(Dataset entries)

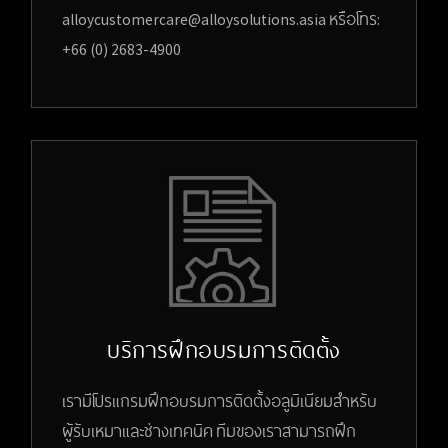
alloycustomercare@alloysolutions.asia หรือโทร:
+66 (0) 2683-4900
บริการฝึกอบรมการติดตั้ง
เรามีโปรแกรมฝึกอบรมการติดตั้งอลูมิเนียมสำหรับ
ผู้รับเหมาและช่างเทคนิค ทีมของเราสามารถฝึก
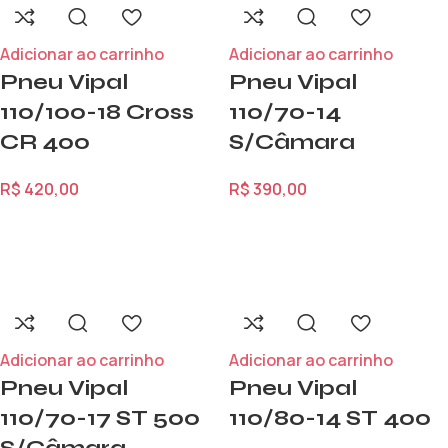
Adicionar ao carrinho
Adicionar ao carrinho
Pneu Vipal
Pneu Vipal
110/100-18 Cross
110/70-14
CR 400
S/Câmara
R$
420,00
R$
390,00
Adicionar ao carrinho
Adicionar ao carrinho
Pneu Vipal
Pneu Vipal
110/70-17 ST 500
110/80-14 ST 400
S/Câmara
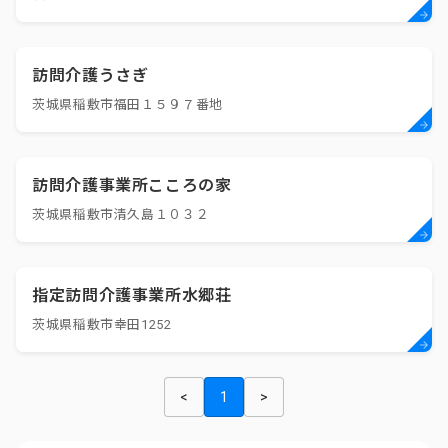
訪問介護うさぎ
茨城県稲敷市福田１５９７番地
訪問介護事業所こころの家
茨城県稲敷市清久島１０３２
指定訪問介護事業所水郷荘
茨城県稲敷市幸田1252
<
1
>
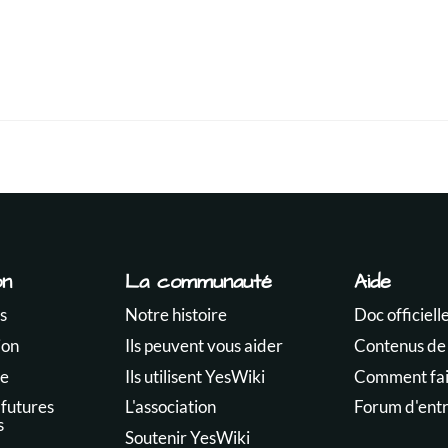
on
La communauté
Aide
s
Notre histoire
Doc officiell
ion
Ils peuvent vous aider
Contenus de
te
Ils utilisent YesWiki
Comment fair
 futures
L'association
Forum d'ent
s
Soutenir YesWiki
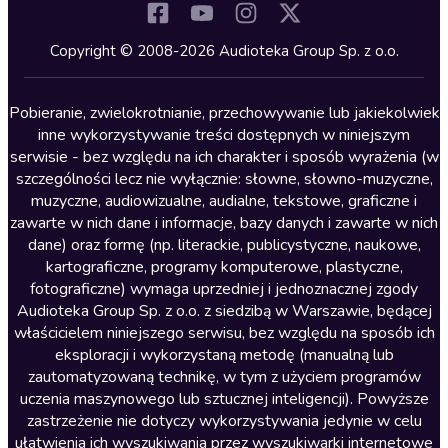
Komedia
Kryminały
Copyright © 2008-2026 Audioteka Group Sp. z o.o.
Lektury szkolne
Literatura anglojęzyczna
Pobieranie, zwielokrotnianie, przechowywanie lub jakiekolwiek
inne wykorzystywanie treści dostępnych w niniejszym
Literatura faktu
serwisie - bez względu na ich charakter i sposób wyrażenia (w
szczególności lecz nie wyłącznie: słowne, słowno-muzyczne,
Literatura obyczajowa
muzyczne, audiowizualne, audialne, tekstowe, graficzne i
Literatura piękna obca
zawarte w nich dane i informacje, bazy danych i zawarte w nich
dane) oraz formę (np. literackie, publicystyczne, naukowe,
Literatura piękna polska
kartograficzne, programy komputerowe, plastyczne,
Nagrania relaksacyjne
fotograficzne) wymaga uprzedniej i jednoznacznej zgody
Audioteka Group Sp. z o.o. z siedzibą w Warszawie, będącej
Nauka języków
właścicielem niniejszego serwisu, bez względu na sposób ich
Nauki humanistyczne
eksploracji i wykorzystaną metodę (manualną lub
zautomatyzowaną technikę, w tym z użyciem programów
Podcasty i audycje
uczenia maszynowego lub sztucznej inteligencji). Powyższe
Polityka
zastrzeżenie nie dotyczy wykorzystywania jedynie w celu
ułatwienia ich wyszukiwania przez wyszukiwarki internetowe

# TRY IT
No pictures belong in the copy. Transcribe every entry exactly.

# RESPONSE BOX
alloycustomercare@alloysolutions.asia หรือโทร:
+66 (0) 2683-4900
บริการฝึกอบรมการติดตั้ง
เรามีโปรแกรมฝึกอบรมการติดตั้งอลูมิเนียมสำหรับ
ผู้รับเหมาและช่างเทคนิค ทีมของเราสามารถฝึก
Adicionar ao carrinho
Adicionar ao carrinho
Pneu Vipal
Pneu Vipal
110/100-18 Cross
110/70-14
CR 400
S/Câmara
R$
420,00
R$
390,00
Adicionar ao carrinho
Adicionar ao carrinho
Pneu Vipal
Pneu Vipal
110/70-17 ST 500
110/80-14 ST 400
S/Câmara
訪問介護うさぎ
茨城県稲敷市福田１５９７番地
訪問介護事業所こころの家
茨城県稲敷市清久島１０３２
指定訪問介護事業所水郷荘
茨城県稲敷市幸田1252
<
1
>
on
La communauté
Aide
s
Notre histoire
Doc officiell
ion
Ils peuvent vous aider
Contenus de
te
Ils utilisent YesWiki
Comment fair
 futures
L'association
Forum d'ent
s
Soutenir YesWiki
Komedia
Kryminały
Copyright © 2008-2026 Audioteka Group Sp. z o.o.
Lektury szkolne
Literatura anglojęzyczna
Pobieranie, zwielokrotnianie, przechowywanie lub jakiekolwiek
inne wykorzystywanie treści dostępnych w niniejszym
Literatura faktu
serwisie - bez względu na ich charakter i sposób wyrażenia (w
szczególności lecz nie wyłącznie: słowne, słowno-muzyczne,
Literatura obyczajowa
muzyczne, audiowizualne, audialne, tekstowe, graficzne i
Literatura piękna obca
zawarte w nich dane i informacje, bazy danych i zawarte w nich
dane) oraz formę (np. literackie, publicystyczne, naukowe,
Literatura piękna polska
kartograficzne, programy komputerowe, plastyczne,
Nagrania relaksacyjne
fotograficzne) wymaga uprzedniej i jednoznacznej zgody
Audioteka Group Sp. z o.o. z siedzibą w Warszawie, będącej
Nauka języków
właścicielem niniejszego serwisu, bez względu na sposób ich
Nauki humanistyczne
eksploracji i wykorzystaną metodę (manualną lub
zautomatyzowaną technikę, w tym z użyciem programów
Podcasty i audycje
uczenia maszynowego lub sztucznej inteligencji). Powyższe
Polityka
zastrzeżenie nie dotyczy wykorzystywania jedynie w celu
ułatwienia ich wyszukiwania przez wyszukiwarki internetowe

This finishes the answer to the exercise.